Dynamic systems can also be considered using the same approach. The picture shown in Figure 6 was designed by I. Feldshtein, a research fellow of the M. V. Keldysh Institute of Applied Mathematics of the Russian Academy of Sciences. This is again the Lorentz system. The colored arrows in the figure depict the speeds of divergence (the area over zero-level) or convergence (the area under zero-level) of the trajectory. As can be seen, the divergence area that naturally should be compared to the joker is rather small.
Fig. 6. Local speeds of divergence (convergence) for the Lorentz attractor. The areas above zero-level correspond to divergence, and under the zero-level, convergence. As can be seen, the first areas occupy a relatively smal part of the image.
If we fail to forecast the situation relative to the joker area, it could be that we will be fortunate enough to forecast something else. Let’s consider: what does it mean that we are fortunate to forecast something? It implies that the behavior of the system is determined by only a few variables with the accuracy we need, and any other parameters in the first approximation can be neglected. In addition, we are able to predict the situation for a long enough period. These areas, belonging to the phase space, are called channels. Most probably, our ability to separate the channels effectively in the phase space and perfect the forecasting system, and common sense, gave us an advantage over other animals, rather than use of the trial-and-error method. We may approach the problem more widely: different theories, approaches and sciences can find a wide utility and demand, when they have successfully found the channels. Science is the art of simplification, and simplification can be achieved when one deals with channels. Certainly, «on the average», «generally», we cannot take a look beyond the horizon of the forecast. But «in particular», when we find ourselves in the range of parameters corresponding to the channel, and realize this fact, we can act reasonably and with caution. The problem is: where is the origin and the end of a channel? What is the structure of our ignorance? When we reach the end of a channel, how can we transfer from one information field and point of view, which corresponds to the previous channel, to others? Facing various economic, psychological, or biological theories, we imply, without necessarily keeping it in mind, that the developers of these theories dealt with different channels.

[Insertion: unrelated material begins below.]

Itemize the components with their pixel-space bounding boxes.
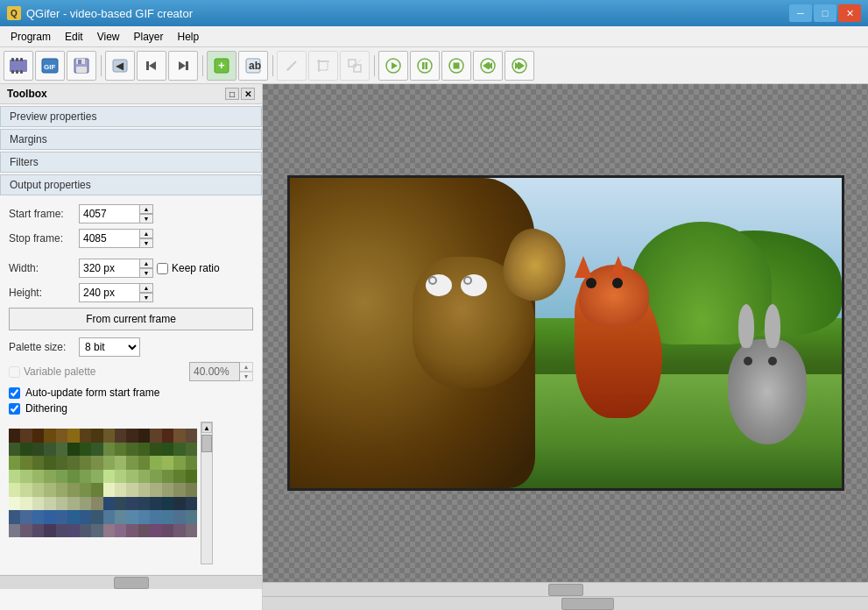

The same situation exists in quantum mechanics, where the answer to the question, is the electron a wave or a particle, depends on the particular experiment.

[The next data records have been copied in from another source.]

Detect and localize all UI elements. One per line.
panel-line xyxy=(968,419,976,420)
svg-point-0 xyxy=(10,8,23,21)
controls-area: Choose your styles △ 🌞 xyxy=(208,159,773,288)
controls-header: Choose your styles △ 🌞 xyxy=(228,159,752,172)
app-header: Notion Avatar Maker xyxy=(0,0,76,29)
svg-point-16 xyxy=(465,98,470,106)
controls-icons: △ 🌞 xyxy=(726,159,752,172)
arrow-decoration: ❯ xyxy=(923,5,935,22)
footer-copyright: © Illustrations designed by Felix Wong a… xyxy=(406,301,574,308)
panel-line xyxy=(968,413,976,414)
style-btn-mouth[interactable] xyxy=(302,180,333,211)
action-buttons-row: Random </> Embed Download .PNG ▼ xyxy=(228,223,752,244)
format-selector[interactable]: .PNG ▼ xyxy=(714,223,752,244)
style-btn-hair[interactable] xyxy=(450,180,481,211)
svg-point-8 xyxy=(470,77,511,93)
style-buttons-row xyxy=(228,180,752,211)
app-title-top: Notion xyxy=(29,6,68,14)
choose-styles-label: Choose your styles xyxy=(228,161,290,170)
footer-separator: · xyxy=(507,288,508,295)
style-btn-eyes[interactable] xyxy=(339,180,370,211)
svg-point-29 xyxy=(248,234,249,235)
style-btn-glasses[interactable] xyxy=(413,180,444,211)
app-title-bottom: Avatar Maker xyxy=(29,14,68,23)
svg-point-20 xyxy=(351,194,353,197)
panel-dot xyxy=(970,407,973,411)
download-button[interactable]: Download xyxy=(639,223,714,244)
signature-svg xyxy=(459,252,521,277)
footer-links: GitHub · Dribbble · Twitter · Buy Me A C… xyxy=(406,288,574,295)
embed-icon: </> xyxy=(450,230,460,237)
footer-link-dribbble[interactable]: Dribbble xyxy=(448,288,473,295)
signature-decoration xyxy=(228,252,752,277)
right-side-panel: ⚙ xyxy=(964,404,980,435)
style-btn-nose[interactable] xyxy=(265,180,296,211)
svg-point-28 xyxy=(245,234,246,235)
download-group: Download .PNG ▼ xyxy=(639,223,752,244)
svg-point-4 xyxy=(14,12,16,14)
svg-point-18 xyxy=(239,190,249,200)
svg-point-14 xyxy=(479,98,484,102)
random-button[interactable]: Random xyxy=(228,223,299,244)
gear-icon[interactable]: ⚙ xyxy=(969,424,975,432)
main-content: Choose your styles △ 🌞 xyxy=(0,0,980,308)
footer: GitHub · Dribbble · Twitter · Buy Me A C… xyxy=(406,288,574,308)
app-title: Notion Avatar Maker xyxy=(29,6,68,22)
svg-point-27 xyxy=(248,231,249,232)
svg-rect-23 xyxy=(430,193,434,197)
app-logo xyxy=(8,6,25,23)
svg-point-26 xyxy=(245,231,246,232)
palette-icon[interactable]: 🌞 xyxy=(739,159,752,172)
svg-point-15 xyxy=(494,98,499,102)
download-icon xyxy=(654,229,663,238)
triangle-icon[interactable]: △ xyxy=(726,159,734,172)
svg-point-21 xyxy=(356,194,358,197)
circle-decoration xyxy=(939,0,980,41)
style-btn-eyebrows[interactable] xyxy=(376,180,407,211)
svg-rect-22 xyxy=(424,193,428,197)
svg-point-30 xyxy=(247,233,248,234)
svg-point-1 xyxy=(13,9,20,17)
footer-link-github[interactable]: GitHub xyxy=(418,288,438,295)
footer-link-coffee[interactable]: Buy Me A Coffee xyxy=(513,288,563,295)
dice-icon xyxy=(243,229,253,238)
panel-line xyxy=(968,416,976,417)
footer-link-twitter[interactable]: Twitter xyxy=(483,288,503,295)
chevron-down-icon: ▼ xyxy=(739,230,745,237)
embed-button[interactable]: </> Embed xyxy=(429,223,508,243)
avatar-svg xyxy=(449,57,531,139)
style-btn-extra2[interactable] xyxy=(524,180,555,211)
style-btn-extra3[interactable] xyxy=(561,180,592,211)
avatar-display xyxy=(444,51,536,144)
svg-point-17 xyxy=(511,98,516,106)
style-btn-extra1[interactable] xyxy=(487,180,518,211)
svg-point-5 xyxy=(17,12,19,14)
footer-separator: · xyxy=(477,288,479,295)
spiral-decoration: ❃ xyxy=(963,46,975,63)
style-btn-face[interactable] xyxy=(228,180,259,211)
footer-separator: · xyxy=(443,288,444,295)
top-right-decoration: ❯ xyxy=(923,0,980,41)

At a conference on artificial intelligence, the following definition of the problem was presented. Simple problems are those that can be easily solved, or prove to be irresolvable; all other problems are complex ones. The development of our notion of chaos, and application of this approach to various problems, proves that we were lucky. Designing the future, comprehending a new reality, human nature, and algorithms of development and control has turned out to be a complex problem.